Kenya's government has introduced a new budget item to keep girls in school. Starting this year, a four million dollar program will distribute pads to young school girls. From the Inter Press Service writer, Miriam Gathigah describes how women in the legislature put this on the government's agenda.
In their persistent lobbying, the women parliamentarians brought to the fore a problem that could have continued to hinder the education of young girls. Thirteen-year-old Dorothy Akinyi, a standard seven pupil from Kibera, which is arguably the largest slum in Africa, stays at home every time she menstruates.
"Without sanitary pads life at school is difficult. We are subjected to very embarrassing and humiliating incidences, especially from the boys. Tying a pullover around your waist to hide the soiled patch behind your uniform in case the tissue leaks is a dead giveaway. We choose to stay at home," explains Akinyi. But the situation is bound to change for Akinyi and other girls like her. But only if the money allocated for the sanitary wear is spent efficiently.
"This is gender responsive budgeting at work. Being sensitive to the distinctive needs of men and women, while allocating and spending public funds," explains Jacinta Nyachae, executive director of Kenya Aids Law Project and an advocate of human rights.
Her comments come just as Rwanda prepares to host a global high level meeting on increasing accountability and developing effectiveness through gender responsive budgeting in Kigali from 26 to 28 Jul.

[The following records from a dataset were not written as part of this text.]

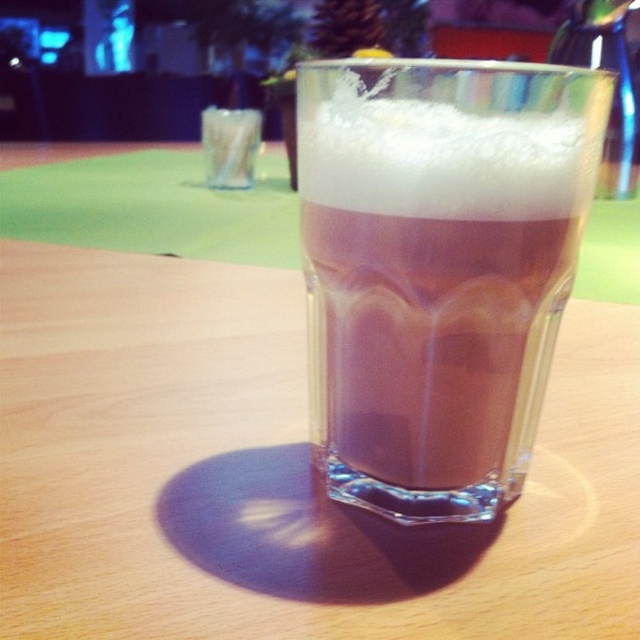 Question: Estimate the real-world distances between objects in this image. Which object is farther from the white fluffy foam at center?

Choices:
 (A) brown frothy beverage at center
 (B) green fuzzy pine cone at upper center

Answer: (B)

Question: Which object is the closest to the brown frothy beverage at center?

Choices:
 (A) white fluffy foam at center
 (B) green fuzzy pine cone at upper center

Answer: (A)

Question: Can you confirm if brown frothy beverage at center is positioned to the right of green fuzzy pine cone at upper center?

Choices:
 (A) no
 (B) yes

Answer: (B)

Question: Can you confirm if brown frothy beverage at center is smaller than green fuzzy pine cone at upper center?

Choices:
 (A) yes
 (B) no

Answer: (A)

Question: Considering the real-world distances, which object is farthest from the white fluffy foam at center?

Choices:
 (A) green fuzzy pine cone at upper center
 (B) brown frothy beverage at center

Answer: (A)

Question: Does brown frothy beverage at center have a lesser width compared to green fuzzy pine cone at upper center?

Choices:
 (A) yes
 (B) no

Answer: (A) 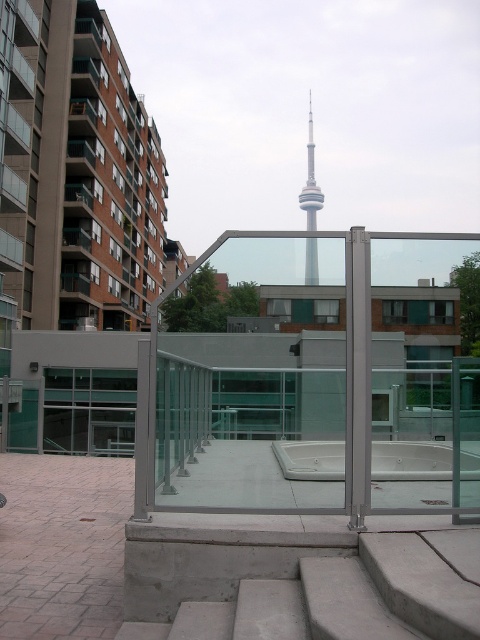 Question: Can you confirm if concrete stairs at lower center is positioned to the right of silver metallic tower at center?

Choices:
 (A) no
 (B) yes

Answer: (A)

Question: Which of the following is the farthest from the observer?

Choices:
 (A) (308, 225)
 (B) (459, 458)
 (C) (470, 630)
 (D) (230, 264)

Answer: (A)

Question: Is white glossy pool at center positioned behind silver metallic tower at center?

Choices:
 (A) yes
 (B) no

Answer: (A)

Question: Which of these objects is positioned closest to the white glossy pool at center?

Choices:
 (A) concrete stairs at lower center
 (B) silver metallic tower at center

Answer: (A)

Question: Which point is farther from the camera taking this photo?

Choices:
 (A) (456, 486)
 (B) (314, 180)
 (C) (126, 561)
 (D) (388, 449)

Answer: (B)

Question: Does transparent glass door at center have a larger size compared to concrete stairs at lower center?

Choices:
 (A) no
 (B) yes

Answer: (B) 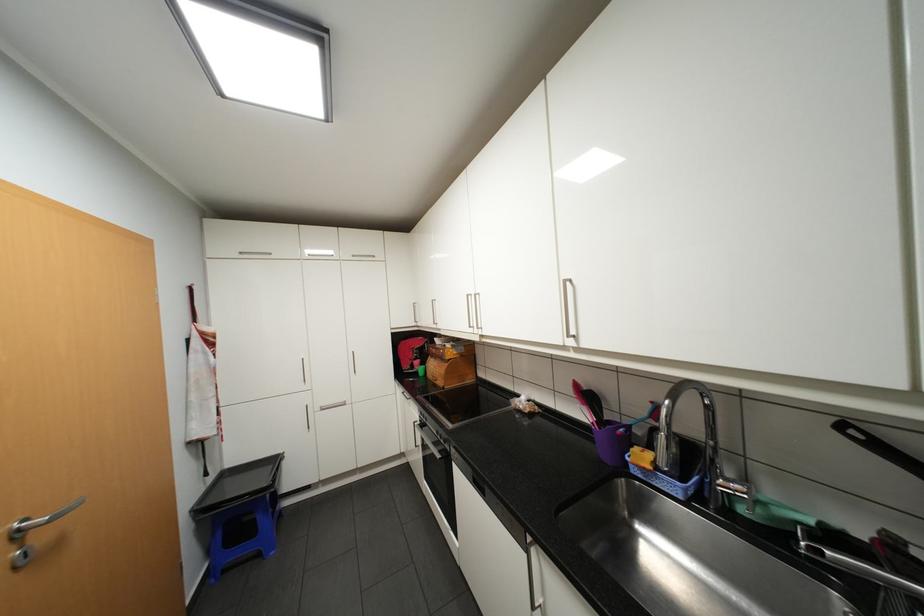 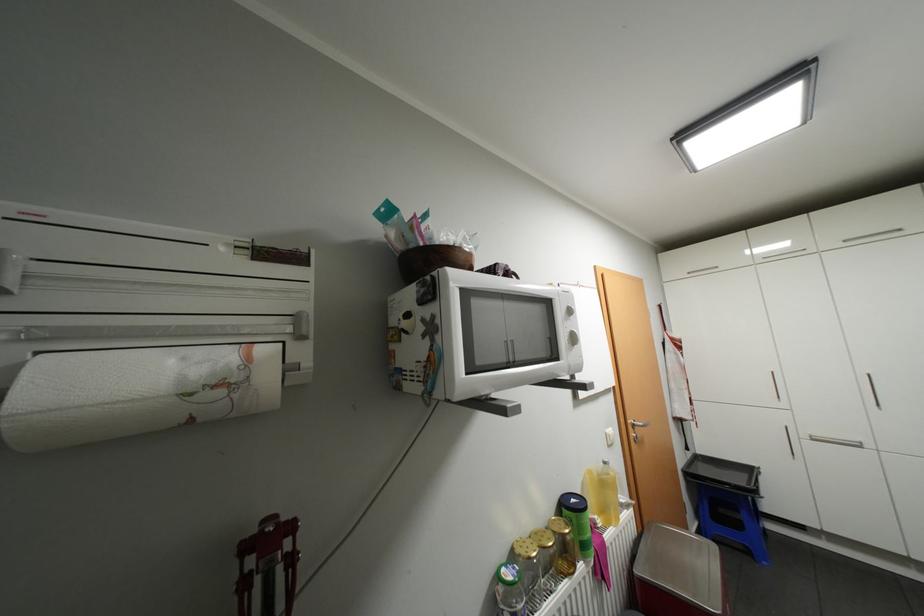 Where in the second image is the point corresponding to the point at 331,408 from the first image?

The meeting is held in conjunction with the United Nations Entity for Gender Equality and the Empowerment of Women and the European Union.
But girls are not the only ones to have benefitted from a gender sensitive strategy. In a move that has seen women break socio-political economic barriers, the planning and budgeting for the establishment of the ministry of gender and children affairs remains government’s strongest show of its commitment to address gender inequality.
"But gender planning and budgeting is not enough, the rampant corruption across various government ministries is a clear indication that there’s need for tracking and monitoring how these funds are used," explains a source from the G-10 alliance, which is a coalition of women organisations fighting for women’s rights.